Check each line of the entries for "Injection" and report the ones that have it.

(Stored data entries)

▼

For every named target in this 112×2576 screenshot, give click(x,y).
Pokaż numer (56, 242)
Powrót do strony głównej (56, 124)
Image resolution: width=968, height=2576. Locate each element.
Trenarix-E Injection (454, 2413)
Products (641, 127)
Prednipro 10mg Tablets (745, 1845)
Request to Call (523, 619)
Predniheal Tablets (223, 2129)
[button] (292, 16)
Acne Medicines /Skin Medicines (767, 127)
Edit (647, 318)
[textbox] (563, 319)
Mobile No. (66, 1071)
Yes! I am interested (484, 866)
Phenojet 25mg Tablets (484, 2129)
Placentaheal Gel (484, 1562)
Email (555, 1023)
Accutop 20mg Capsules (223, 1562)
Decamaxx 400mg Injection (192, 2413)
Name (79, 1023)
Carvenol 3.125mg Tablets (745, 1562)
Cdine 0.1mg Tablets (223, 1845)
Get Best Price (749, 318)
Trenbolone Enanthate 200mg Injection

▲

Response:
Trenarix-E Injection (454, 2413)
Decamaxx 400mg Injection (192, 2413)
Trenbolone Enanthate 200mg Injection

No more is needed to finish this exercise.